Doctor Presides Over Rural Hospital’s Rebirth

Times Staff Writer

When Samuel Edwards left San Francisco for Ventura County in 1971, the young doctor had plans to open the intensive care unit at tiny Santa Paula Memorial Hospital -- and to sink roots into the fertile farming valley his ancestors had helped settle a century before.

Now Edwards, whose gentlemanly style is a throwback to a bygone era, is helping to reestablish the bankrupt Santa Paula hospital as the emergency lifeline of the Santa Clara River Valley.

“If I can give this community back a hospital, that would be my top accomplishment,” said Edwards, 67, a quiet, disciplined man of many accomplishments.

With Edwards as liaison, Ventura County agreed last month to buy the 41-bed Santa Paula hospital and to reopen it next year, if a bankruptcy court approves.
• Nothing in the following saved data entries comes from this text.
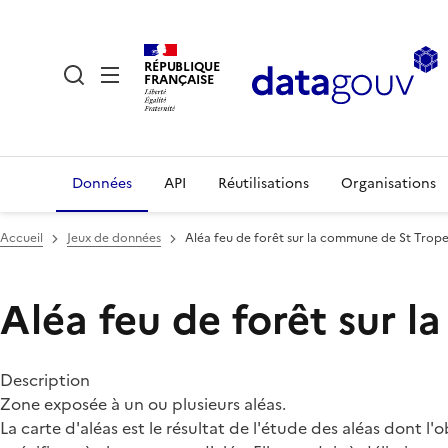
RÉPUBLIQUE
FRANÇAISE
Données
API
Réutilisations
Organisations
Accueil
Jeux de données
Aléa feu de forêt sur la commune de St Trop
Aléa feu de forêt sur 
Description
Zone exposée à un ou plusieurs aléas.
La carte d'aléas est le résultat de l'étude des aléas dont l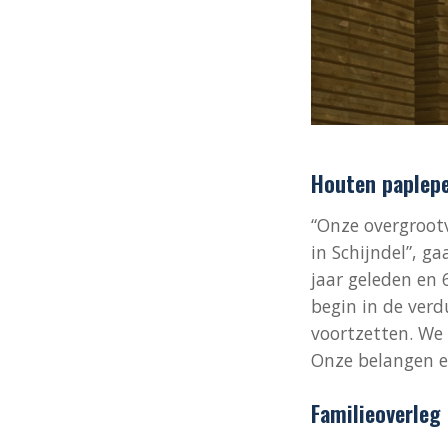
Houten paplepe
“Onze overgrootv
in Schijndel”, g
jaar geleden en 
begin in de verd
voortzetten. We 
Onze belangen en 
Familieoverleg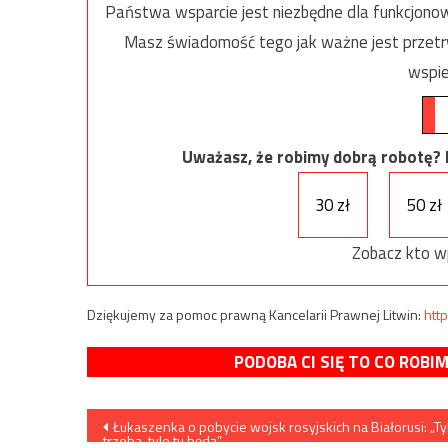
Państwa wsparcie jest niezbędne dla funkcjonow
Masz świadomość tego jak ważne jest przetrw
wspie
Uważasz, że robimy dobrą robotę? Ni
30 zł
50 zł
Zobacz kto w
Dziękujemy za pomoc prawną Kancelarii Prawnej Litwin:
http
PODOBA CI SIĘ TO CO ROBI
Nawigacja
Łukaszenka o pobycie wojsk rosyjskich na Białorusi: „Tyl
trzeba, tyle tu będą”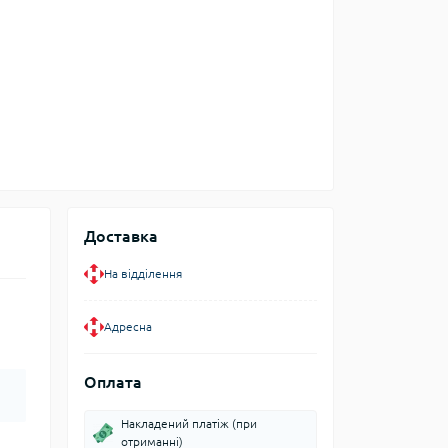
Доставка
На відділення
Адресна
Оплата
Накладений платіж (при
отриманні)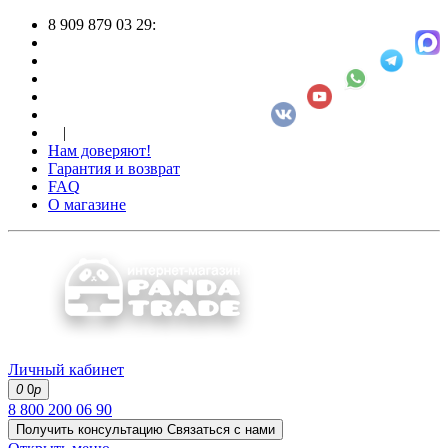
8 909 879 03 29:
|
Нам доверяют!
Гарантия и возврат
FAQ
О магазине
Личный кабинет
0
0
р
8 800 200 06 90
Получить консультацию
Связаться с нами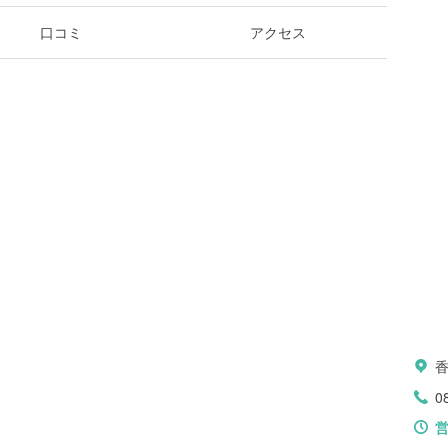
口コミ
アクセス
0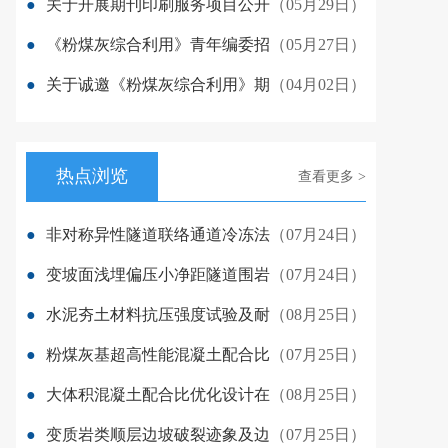
●
关于开展期刊印刷服务项目公开
（05月29日）
●
《粉煤灰综合利用》青年编委招
（05月27日）
●
关于诚邀《粉煤灰综合利用》期
（04月02日）
热点浏览
查看更多 >
●
非对称异性隧道联络通道冷冻法
（07月24日）
●
变坡面浅埋偏压小净距隧道围岩
（07月24日）
●
水泥夯土材料抗压强度试验及耐
（08月25日）
●
粉煤灰基超高性能混凝土配合比
（07月25日）
●
大体积混凝土配合比优化设计在
（08月25日）
●
变质岩类顺层边坡破裂迹象及边
（07月25日）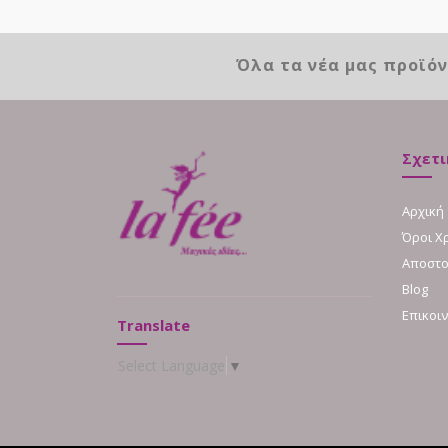
Όλα τα νέα μας προϊό
Σχετι
Αρχική
Όροι Χ
Αποστο
Blog
Επικοι
Translate
Select Language
▼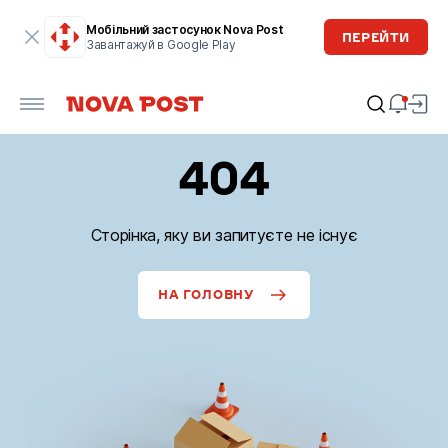
Мобільний застосунок Nova Post
ПЕРЕЙТИ
Завантажуй в Google Play
404
Сторінка, яку ви запитуєте не існує
НА ГОЛОВНУ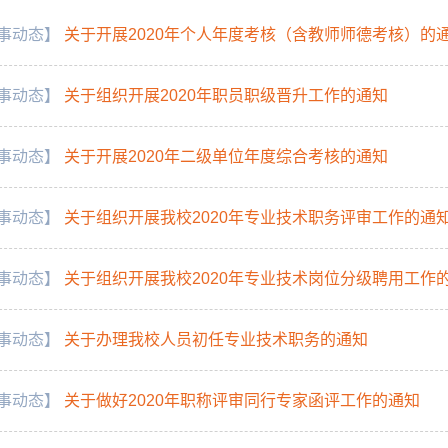
事动态】
关于开展2020年个人年度考核（含教师师德考核）的
事动态】
关于组织开展2020年职员职级晋升工作的通知
事动态】
关于开展2020年二级单位年度综合考核的通知
事动态】
关于组织开展我校2020年专业技术职务评审工作的通
事动态】
关于组织开展我校2020年专业技术岗位分级聘用工作
事动态】
关于办理我校人员初任专业技术职务的通知
事动态】
关于做好2020年职称评审同行专家函评工作的通知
Edwards, though officially retired, would run the hospital for a while.


“My goal is to get it on its feet and operating in a safe, sound and good way,” Edwards said. “But I’m only part of a team.... I’m kind of the glue that you don’t ever see, but it holds the chair together.”

Those involved in reopening Santa Paula’s beloved hospital -- one of only three in California built solely from community donations -- say Edwards’ connections, credibility and experience kept negotiations alive despite nearly two years of setbacks.

“People in the Santa Paula community see Sam as one of the elders. They call on him, they listen to him, and they respect his opinion,” said Ventura County Supervisor Kathy Long. “He’s been the trusted friend people asked about whether the county would be a good partner.”

The Santa Paula hospital closed last December and went into bankruptcy after its board of directors, intent on maintaining control despite mounting debt, rejected county offers to save it.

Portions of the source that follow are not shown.